KEYWORDS Remote monitoring; ECG; Hypertension; LVH; Workers
Summary Introduction. — The high prevalence of hypertension in businesses led a firm in Bouake (center of Ivory Coast) to add the electrocardiogram (ECG) to the annual check-up of its staff since 2010. Materials and methods. — This retrospective study analyzed comments from the cardiologist without any reinterpretation of the 855 ECGs teletransmitted from 2010 to 2015 to Bouaké. The major anomalies found since 2010 were monitored until 2015. Results. — On average, 142.5 ECGs were teletransmitted per year. The mean age was 42.3 ± 8.7 years. The percentage of mean ECG anomalies was 60.8% versus 56% in 2010 and 53% in 2015. There were 10.17% of hypertensive patients. The more recurrent ECG anomalies were incomplete right bundle branch blocks (IRBBB) with 13.92% and left ventricular hypertrophy (LVH) in 13.85% of cases. The average rate of progression of these anomalies was 29% for IRBBB and 18% for LVH. Discussion. — The large number of IRBBBs is related to the age of the relatively young study population. LVH with a growth rate of 18% was found in this population where 10.17% of hypertensive case were counted as an important clinical parameter worth monitoring over time. Conclusion. — Remote monitoring of certain ECG parameters such as LVH in this group of workers, especially in hypertensive patients, is an important element to take into account in the management of hypertension. © 2016 Elsevier Masson SAS. All rights reserved.

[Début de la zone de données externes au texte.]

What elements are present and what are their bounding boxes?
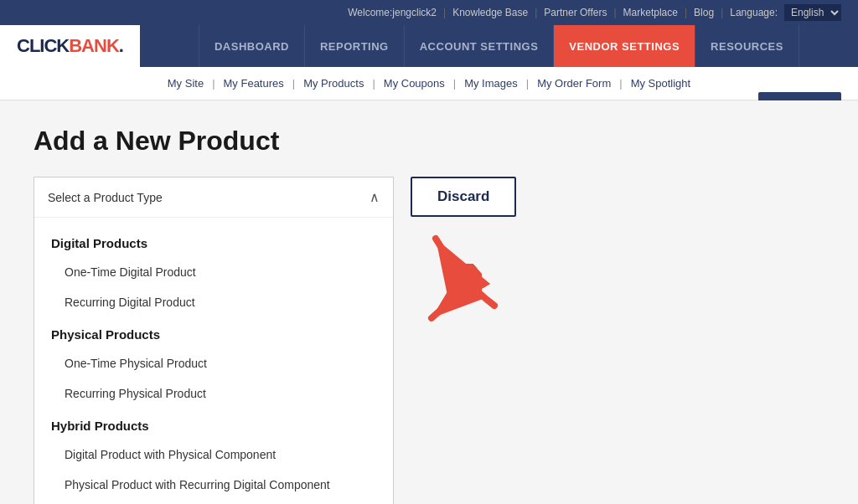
- logo-area: CLICKBANK.: [0, 25, 140, 67]
- welcome-text: Welcome:jengclick2: [348, 7, 437, 18]
- category-digital: Digital Products: [34, 226, 393, 257]
- subnav-my-order-form[interactable]: My Order Form: [529, 77, 619, 90]
- logo: CLICKBANK.: [17, 35, 123, 57]
- blog-link[interactable]: Blog: [694, 7, 714, 18]
- main-nav-bar: CLICKBANK. DASHBOARD REPORTING ACCOUNT S…: [0, 25, 858, 67]
- discard-button[interactable]: Discard: [411, 177, 516, 217]
- category-hybrid: Hybrid Products: [34, 409, 393, 440]
- nav-resources[interactable]: RESOURCES: [695, 25, 799, 67]
- option-recurring-digital[interactable]: Recurring Digital Product: [34, 287, 393, 317]
- marketplace-link[interactable]: Marketplace: [623, 7, 678, 18]
- option-digital-with-physical[interactable]: Digital Product with Physical Component: [34, 440, 393, 470]
- partner-offers-link[interactable]: Partner Offers: [544, 7, 607, 18]
- product-type-dropdown[interactable]: Select a Product Type ∧ Digital Products…: [34, 177, 394, 504]
- dropdown-header[interactable]: Select a Product Type ∧: [34, 177, 393, 218]
- subnav-my-spotlight[interactable]: My Spotlight: [623, 77, 700, 90]
- nav-reporting[interactable]: REPORTING: [305, 25, 405, 67]
- dropdown-label: Select a Product Type: [48, 191, 163, 204]
- product-form: Select a Product Type ∧ Digital Products…: [34, 177, 824, 504]
- option-physical-with-recurring-digital[interactable]: Physical Product with Recurring Digital …: [34, 470, 393, 500]
- sub-navigation: My Site | My Features | My Products | My…: [0, 67, 858, 100]
- main-navigation: DASHBOARD REPORTING ACCOUNT SETTINGS VEN…: [140, 25, 858, 67]
- main-content: Add a New Product Select a Product Type …: [0, 100, 858, 504]
- subnav-my-features[interactable]: My Features: [215, 77, 292, 90]
- nav-account-settings[interactable]: ACCOUNT SETTINGS: [405, 25, 555, 67]
- category-physical: Physical Products: [34, 317, 393, 348]
- option-one-time-digital[interactable]: One-Time Digital Product: [34, 257, 393, 287]
- utility-bar: Welcome:jengclick2 | Knowledge Base | Pa…: [0, 0, 858, 25]
- knowledge-base-link[interactable]: Knowledge Base: [452, 7, 528, 18]
- language-select[interactable]: English: [784, 4, 841, 21]
- nav-dashboard[interactable]: DASHBOARD: [199, 25, 305, 67]
- subnav-my-images[interactable]: My Images: [456, 77, 526, 90]
- subnav-my-site[interactable]: My Site: [159, 77, 212, 90]
- chevron-up-icon: ∧: [370, 189, 380, 205]
- main-nav-wrapper: CLICKBANK. DASHBOARD REPORTING ACCOUNT S…: [0, 25, 858, 100]
- language-label: Language:: [730, 7, 778, 18]
- option-recurring-physical[interactable]: Recurring Physical Product: [34, 378, 393, 409]
- subnav-my-products[interactable]: My Products: [295, 77, 372, 90]
- page-title: Add a New Product: [34, 126, 824, 157]
- nav-vendor-settings[interactable]: VENDOR SETTINGS: [554, 25, 695, 67]
- dropdown-list: Digital Products One-Time Digital Produc…: [34, 218, 393, 504]
- subnav-my-coupons[interactable]: My Coupons: [375, 77, 453, 90]
- option-one-time-physical[interactable]: One-Time Physical Product: [34, 348, 393, 378]
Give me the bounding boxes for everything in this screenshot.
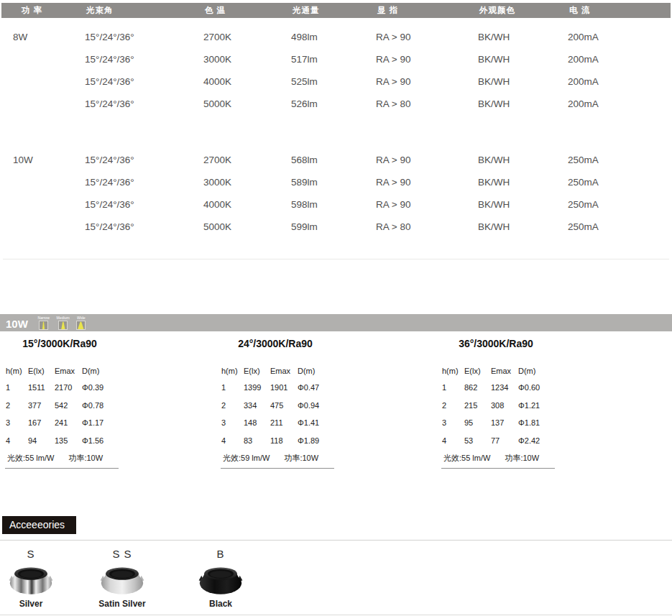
photometric-value: Φ0.60: [518, 379, 561, 397]
medium-beam-icon: [58, 321, 68, 330]
photometric-table: 36°/3000K/Ra90h(m)E(lx)EmaxD(m)18621234Φ…: [440, 338, 561, 469]
spec-group-8w: 8W15°/24°/36°2700K498lmRA > 90BK/WH200mA…: [0, 26, 672, 115]
power-label: 功率:10W: [284, 453, 318, 464]
photometric-col-header: h(m): [442, 363, 464, 379]
current-cell: 250mA: [568, 199, 672, 210]
cct-cell: 2700K: [203, 32, 291, 42]
cri-cell: RA > 80: [376, 98, 478, 109]
spec-row: 15°/24°/36°4000K598lmRA > 90BK/WH250mA: [0, 193, 672, 216]
photometric-value: 2: [221, 397, 244, 415]
photometric-value: 1234: [491, 379, 518, 397]
power-label: 功率:10W: [505, 453, 539, 464]
photometric-value: 137: [491, 414, 518, 432]
photometric-col-header: h(m): [6, 363, 28, 379]
beam-angle-cell: 15°/24°/36°: [85, 199, 203, 210]
flux-cell: 517lm: [291, 54, 376, 65]
cct-cell: 4000K: [203, 76, 291, 87]
accessory-name: Silver: [2, 599, 60, 609]
photometric-value: 377: [28, 397, 55, 415]
accessory-card-satin: S SSatin Silver: [93, 548, 151, 609]
finish-cell: BK/WH: [478, 76, 568, 87]
finish-cell: BK/WH: [478, 199, 568, 210]
beam-angle-cell: 15°/24°/36°: [85, 177, 203, 188]
flux-cell: 598lm: [291, 199, 376, 210]
current-cell: 200mA: [568, 32, 672, 42]
accessory-code: S: [2, 548, 60, 560]
photometric-footer: 光效:59 lm/W功率:10W: [221, 449, 334, 469]
cct-cell: 5000K: [203, 98, 291, 109]
photometric-value: Φ1.21: [518, 397, 561, 415]
photometric-table: 24°/3000K/Ra90h(m)E(lx)EmaxD(m)113991901…: [219, 338, 340, 469]
photometric-value: 211: [270, 414, 298, 432]
narrow-beam-icon: [39, 321, 48, 330]
photometric-footer: 光效:55 lm/W功率:10W: [5, 449, 119, 469]
photometric-value: 77: [491, 432, 518, 450]
spec-row: 15°/24°/36°3000K589lmRA > 90BK/WH250mA: [0, 171, 672, 193]
cct-header: 色 温: [203, 5, 291, 16]
photometric-value: Φ1.56: [82, 432, 124, 450]
photometric-value: 1511: [28, 379, 55, 397]
photometric-value: 862: [464, 379, 491, 397]
cri-cell: RA > 90: [376, 199, 478, 210]
photometric-value: 53: [464, 432, 491, 450]
cct-cell: 4000K: [203, 199, 291, 210]
photometric-value: 475: [270, 397, 298, 415]
accessory-code: B: [192, 548, 249, 560]
accessories-title-label: Acceeeories: [9, 519, 65, 530]
photometric-table-title: 36°/3000K/Ra90: [440, 338, 561, 351]
silver-ring-image: [9, 562, 53, 595]
photometric-col-header: D(m): [82, 363, 124, 379]
cri-cell: RA > 90: [376, 54, 478, 65]
accessory-card-silver: SSilver: [2, 548, 60, 609]
accessories-divider: [0, 540, 672, 541]
finish-cell: BK/WH: [478, 54, 568, 65]
photometric-value: Φ1.89: [298, 432, 340, 450]
finish-cell: BK/WH: [478, 32, 568, 42]
photometric-power-label: 10W: [6, 318, 28, 329]
photometric-value: 1: [6, 379, 28, 397]
photometric-value: 95: [464, 414, 491, 432]
current-cell: 200mA: [568, 98, 672, 109]
current-cell: 200mA: [568, 76, 672, 87]
efficacy-label: 光效:55 lm/W: [7, 453, 54, 464]
black-ring-image: [198, 562, 243, 595]
finish-cell: BK/WH: [478, 155, 568, 165]
photometric-grid: h(m)E(lx)EmaxD(m)18621234Φ0.602215308Φ1.…: [440, 363, 561, 449]
cct-cell: 3000K: [203, 177, 291, 188]
current-cell: 250mA: [568, 221, 672, 232]
spec-group-10w: 10W15°/24°/36°2700K568lmRA > 90BK/WH250m…: [0, 149, 672, 238]
flux-header: 光通量: [291, 5, 376, 16]
current-cell: 250mA: [568, 177, 672, 188]
photometric-grid: h(m)E(lx)EmaxD(m)113991901Φ0.472334475Φ0…: [219, 363, 340, 449]
photometric-table-title: 15°/3000K/Ra90: [4, 338, 124, 351]
spec-row: 15°/24°/36°5000K599lmRA > 80BK/WH250mA: [0, 216, 672, 238]
accessory-name: Black: [192, 599, 249, 609]
cct-cell: 2700K: [203, 155, 291, 165]
accessories-title: Acceeeories: [2, 516, 76, 534]
power-cell: 8W: [13, 32, 85, 42]
photometric-value: 334: [244, 397, 270, 415]
spec-row: 15°/24°/36°4000K525lmRA > 90BK/WH200mA: [0, 70, 672, 93]
beam-angle-header: 光束角: [85, 5, 203, 16]
photometric-value: 1: [221, 379, 244, 397]
photometric-table: 15°/3000K/Ra90h(m)E(lx)EmaxD(m)115112170…: [4, 338, 124, 469]
finish-cell: BK/WH: [478, 177, 568, 188]
photometric-value: 1399: [244, 379, 270, 397]
flux-cell: 525lm: [291, 76, 376, 87]
photometric-value: 3: [442, 414, 464, 432]
cri-header: 显 指: [376, 5, 478, 16]
photometric-value: 167: [28, 414, 55, 432]
beam-angle-cell: 15°/24°/36°: [85, 98, 203, 109]
photometric-col-header: D(m): [518, 363, 561, 379]
photometric-col-header: Emax: [491, 363, 518, 379]
photometric-value: 135: [55, 432, 82, 450]
beam-angle-cell: 15°/24°/36°: [85, 32, 203, 42]
beam-icon-group-wide: Wide: [76, 316, 86, 330]
cct-cell: 3000K: [203, 54, 291, 65]
photometric-value: 1: [442, 379, 464, 397]
accessory-card-black: BBlack: [192, 548, 249, 609]
flux-cell: 498lm: [291, 32, 376, 42]
power-header: 功 率: [14, 5, 85, 16]
photometric-col-header: h(m): [221, 363, 244, 379]
current-cell: 250mA: [568, 155, 672, 165]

Introduction Le bilan annuel en entreprise est le plus souvent en Afrique noire, la seule opportunité de diagnostiquer des pathologies souvent graves en rapport soit directement avec l’activité professionnelle des agents soit avec l’apparition d’autres facteurs de risques durant la vie professionnelle. Son caractère obligatoire aussi bien pour l’employeur que pour l’employé permet parfois de constituer des cohortes dont le suivi rigoureux durant le parcours professionnel peut être riche d’enseignements quant au diagnostic et au pronostic de certaines situations cliniques pathologiques qui préexistaient ou pas à l’embauche [1]. En Côte d’Ivoire, pays d’Afrique subsaharienne, Koffi et al. retrouvaient une prévalence de l’hypertension artérielle (HTA) en milieu professionnel de l’ordre de 29,7 % à Abidjan en 1995 [2].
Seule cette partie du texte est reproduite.